The final rule adds additional requirements for petitioning employers to demonstrate the legitimacy of the position they are hiring for. Employers must establish that the position is a legitimate one as of the requested starting date. The Labor Condition Application (LCA), submitted by the employer, must be in support of the H-1B petition and must correspond properly. The petitioner must also demonstrate that they are legally present in the United States. These mechanisms are intended to prevent fraud and abuse in the H-1B visa programme. Employers should be prepared for site visits and consult with an immigration lawyer about compliance obligations.

Requirement for “Maintenance Status”

An employer who is currently petitioning for H-1B workers must now demonstrate that they have maintained their immigration status properly with previous employers. Employers must submit this evidence to request an extension of stay for the worker or amend their petition. The final rule provides examples of the type of evidence that may help a petitioner demonstrate that the H-1B worker’s past employment was consistent with the prior approved petition.

Cap-Gap Protections for F-1 Students

A groundbreaking provision of the final rule extends cap-gap protections for F-1 students transitioning to H-1B status. F-1 students who have been granted H-1B status through timely filed, nonfrivolous petitions are automatically extended their F-1 status, and employment authorization, until April 1st the following calendar. This extension provides up to six additional months of status and work authorization, reducing the risk of lapses in lawful status or employment eligibility, while awaiting approval of a change to H-1B status.

Expanded H-1B Cap Exemptions for Nonprofit and Governmental Research Organizations

Another major change is that it broadens the scope of H-1B cap exemptions for nonprofit and governmental research organizations, as well as nonprofits affiliated with institutions of higher education. The revised definitions recognize the fact that organizations can have more than one fundamental activity or mission. These changes better align the cap exemption criteria with the diverse activities that many nonprofit organizations and governmental entities undertake. These changes better align the cap exemption criteria with the diverse that many nonprofit organizations and governmental entities undertake.

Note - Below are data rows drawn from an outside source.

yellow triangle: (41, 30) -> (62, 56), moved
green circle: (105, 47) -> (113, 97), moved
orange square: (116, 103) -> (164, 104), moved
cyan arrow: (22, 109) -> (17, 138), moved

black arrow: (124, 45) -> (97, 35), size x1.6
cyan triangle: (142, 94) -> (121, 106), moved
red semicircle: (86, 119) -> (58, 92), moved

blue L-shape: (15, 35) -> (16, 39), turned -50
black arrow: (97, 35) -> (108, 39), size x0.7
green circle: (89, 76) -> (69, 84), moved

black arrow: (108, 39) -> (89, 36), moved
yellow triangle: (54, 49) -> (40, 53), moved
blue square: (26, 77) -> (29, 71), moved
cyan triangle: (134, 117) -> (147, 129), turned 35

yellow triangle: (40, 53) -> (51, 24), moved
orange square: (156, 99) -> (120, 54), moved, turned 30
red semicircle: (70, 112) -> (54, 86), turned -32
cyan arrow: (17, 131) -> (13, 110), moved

These flexibilities will allow more nonprofit and government research organizations to qualify for H-1B cap exemptions.

Codification of USCIS Deference Policy for H-1B extensions

The final rule further clarifies that adjudicating immigration officers are required to defer to a prior USCIS determination of eligibility when adjudicating a subsequent Form I-129, Petition for Nonimmigrant Worker for an H-1B extension.

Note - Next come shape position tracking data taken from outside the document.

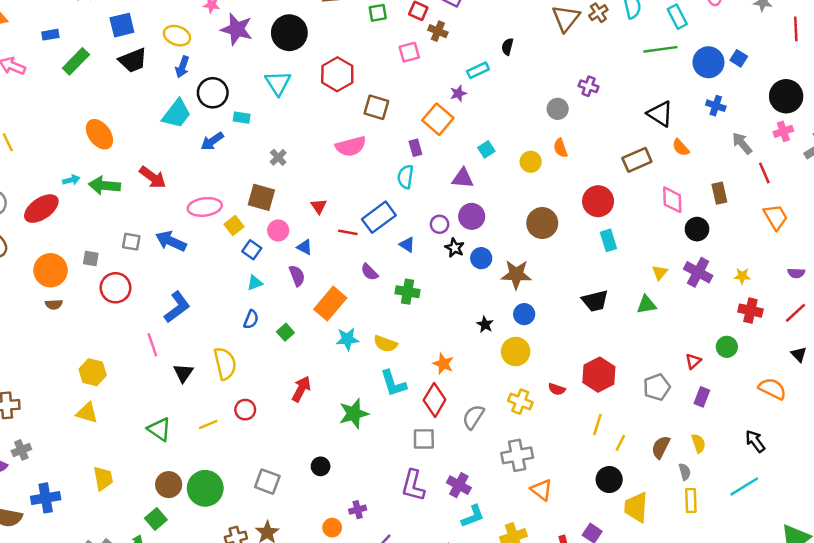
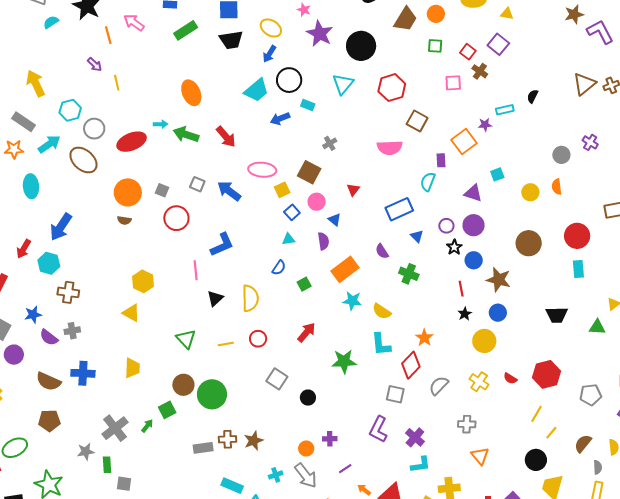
red line: (348, 232) -> (461, 289), moved, turned 56
gray cross: (517, 455) -> (467, 424), size x0.7
gray square: (267, 482) -> (277, 379), moved

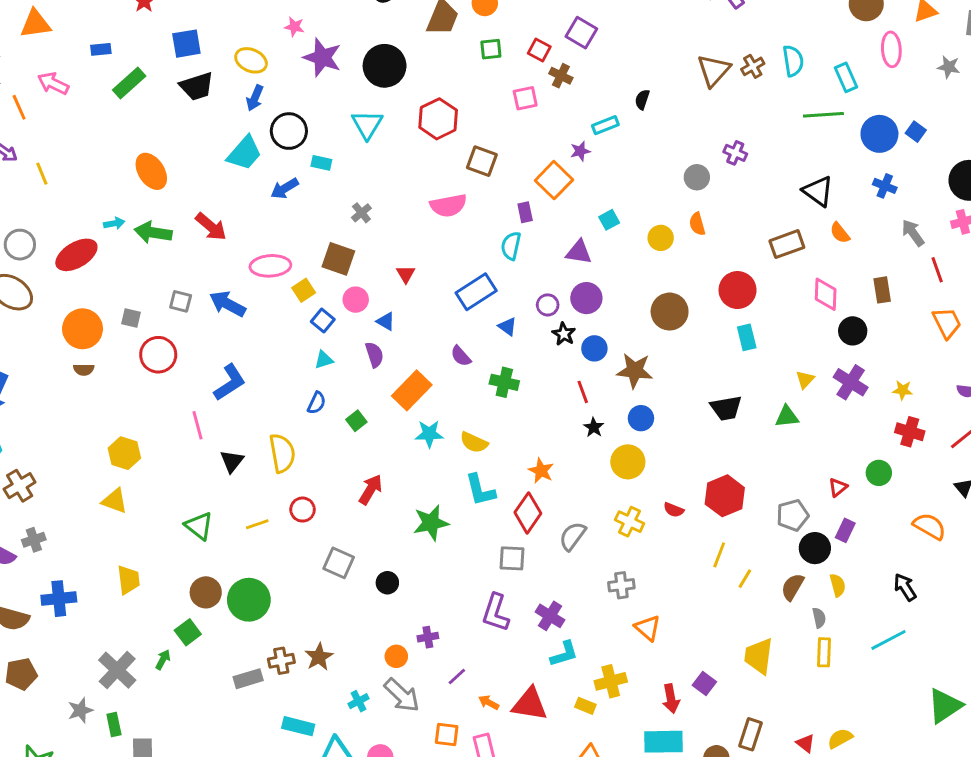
brown cross: (68, 292) -> (20, 486), turned -30
black circle: (536, 460) -> (815, 548), moved

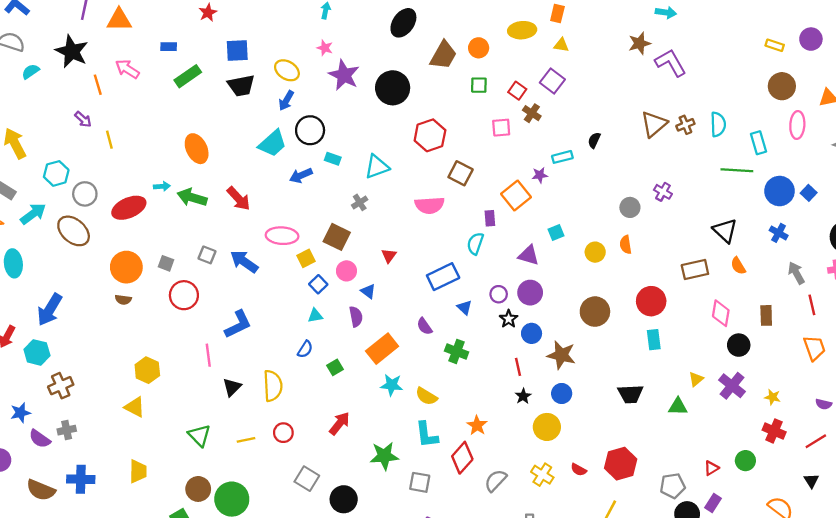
cyan triangle: (367, 125) -> (377, 167), moved, turned 32
gray square: (512, 558) -> (420, 482), moved
black circle: (387, 583) -> (344, 499), size x1.5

An exception is made if a material error in the prior approval is discovered, or if new material information, or a material change impacts the petitioner’s or beneficiary’s eligibility for the visa.

Elimination of the Itinerary Requirement

The final rule intends to eliminate the itinerary requirement, which previously required petitioners to provide an itinerary detailing the dates and locations of services or training when filing Form I-129.

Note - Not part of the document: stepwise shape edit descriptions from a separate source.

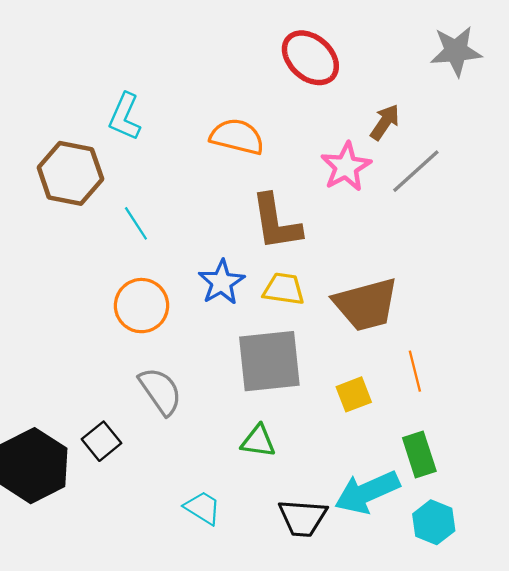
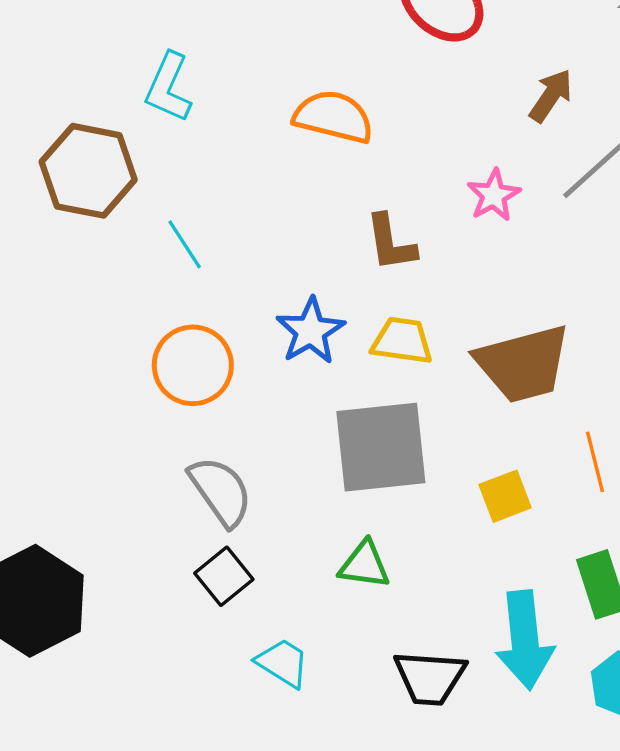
pink star: (346, 167) -> (494, 195), moved, size x0.7
brown L-shape: (276, 222) -> (391, 243), size x0.7
black square: (101, 441) -> (224, 576), moved
cyan arrow: (367, 492) -> (525, 640), turned -72

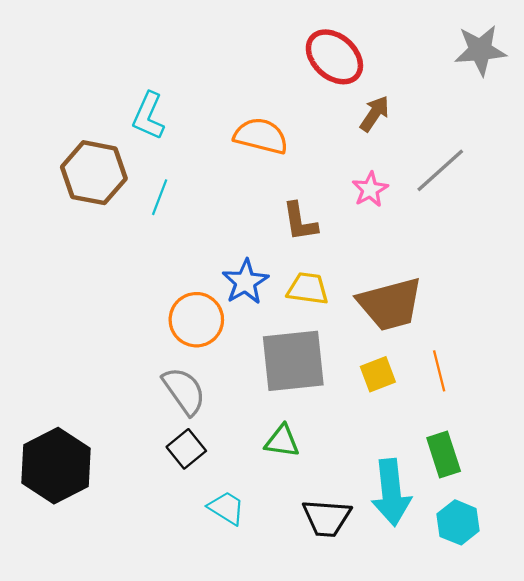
brown arrow: (551, 96) -> (375, 114), moved
cyan line: (185, 244) -> (160, 197), moved, turned 54
orange circle: (193, 365) -> (196, 320), moved
yellow square: (505, 496) -> (378, 374), moved

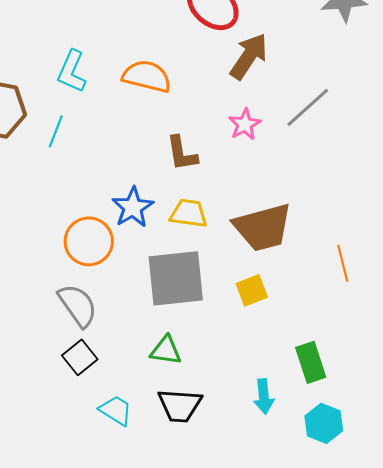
brown arrow: (375, 114) -> (249, 56), size x1.4
cyan L-shape: (148, 116) -> (72, 71), moved
orange line: (439, 371) -> (343, 263), moved
cyan arrow: (391, 492) -> (264, 396), size x0.6
black trapezoid: (327, 518) -> (180, 405), moved

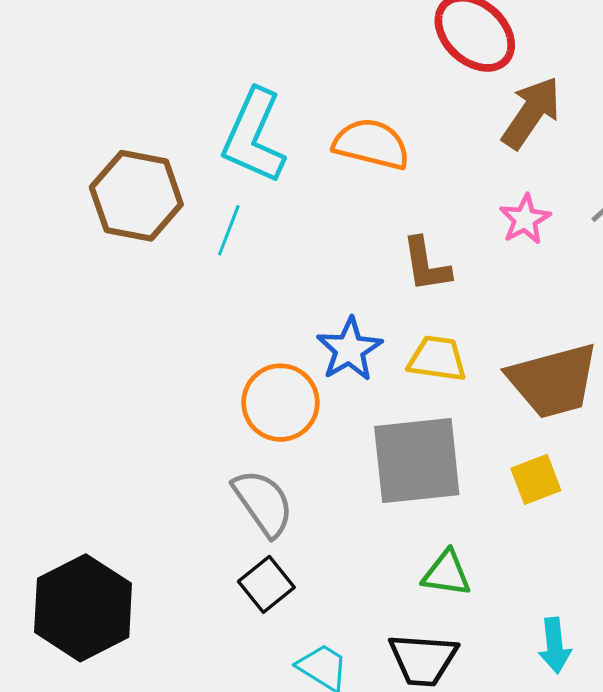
cyan L-shape: (72, 71) -> (254, 136), size x1.4
green triangle: (166, 350) -> (447, 573), moved

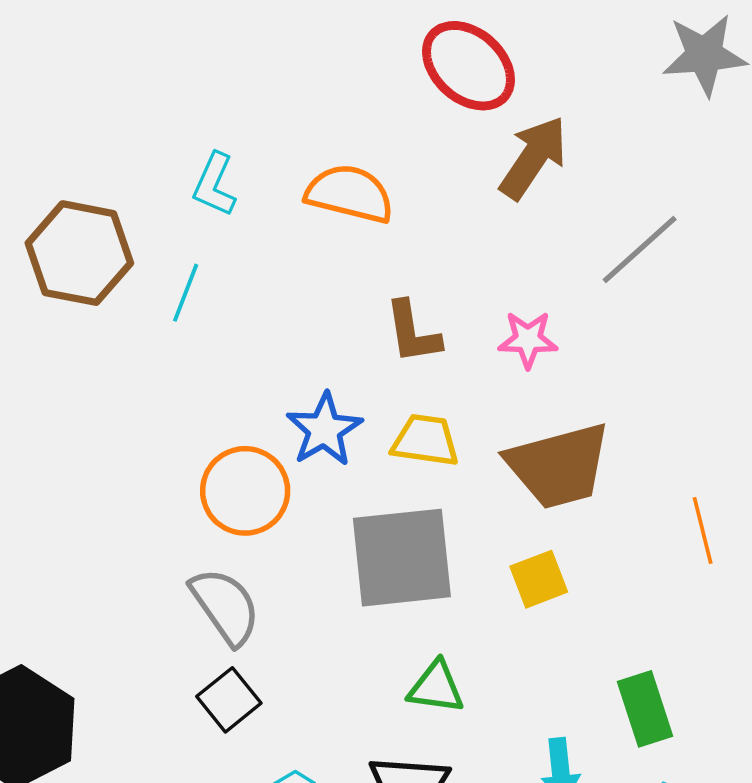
cyan L-shape: (254, 136) -> (214, 185), size x0.6
pink star: (525, 219) -> (528, 340), moved, turned 30

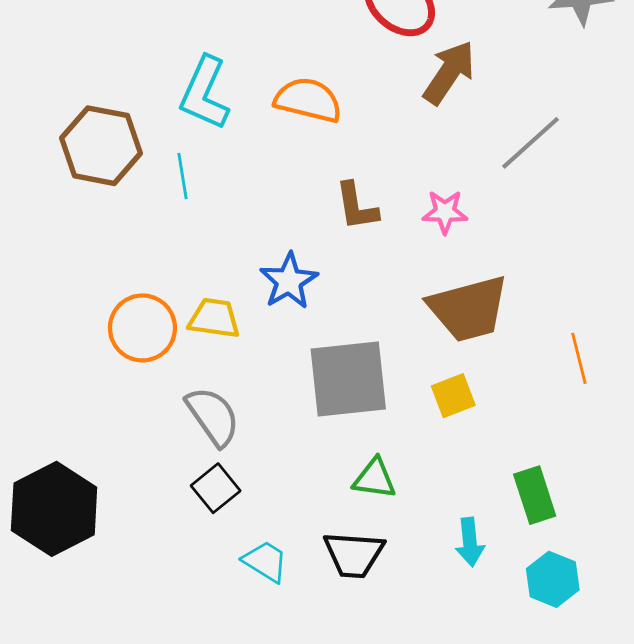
cyan L-shape: (214, 185) -> (205, 93), size x1.5
cyan line: (186, 293) -> (182, 176), turned -30
yellow trapezoid: (425, 440) -> (214, 318), moved
orange circle: (245, 491) -> (142, 328), moved

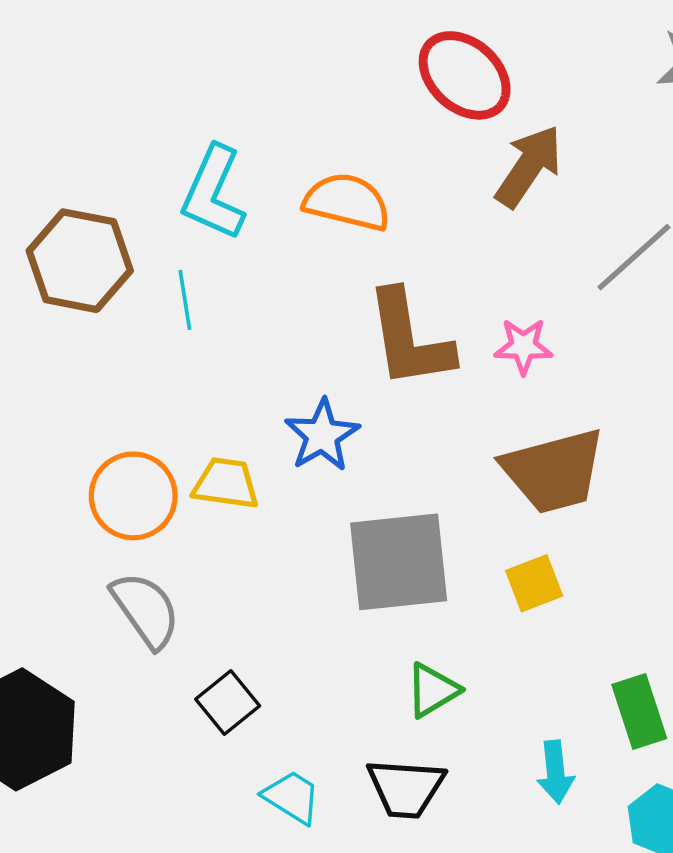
brown L-shape: (357, 206) -> (409, 339), size x1.6
gray semicircle: (213, 416) -> (146, 610), moved
green triangle: (374, 479) -> (433, 690), turned -39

Eliminating this requirement streamlines the application process and reduces administrative burdens for petitioners. The change is particularly beneficial for individuals in roles such as medical residencies under H-1B, where work may occur at multiple sites, removing unnecessary procedural hurdles without impacting USCIS’s ability to assess eligibility.

Conclusion

U.S. Employers and beneficiaries should be aware of these changes when planning for the next H-1B cap in March 2025. Employers should begin working with their attorneys to ensure compliance and understand how these additional flexibilities can allow to hire new talent, or how startup entities can take advantage of these provisions to petition for founding partners or entrepreneurs.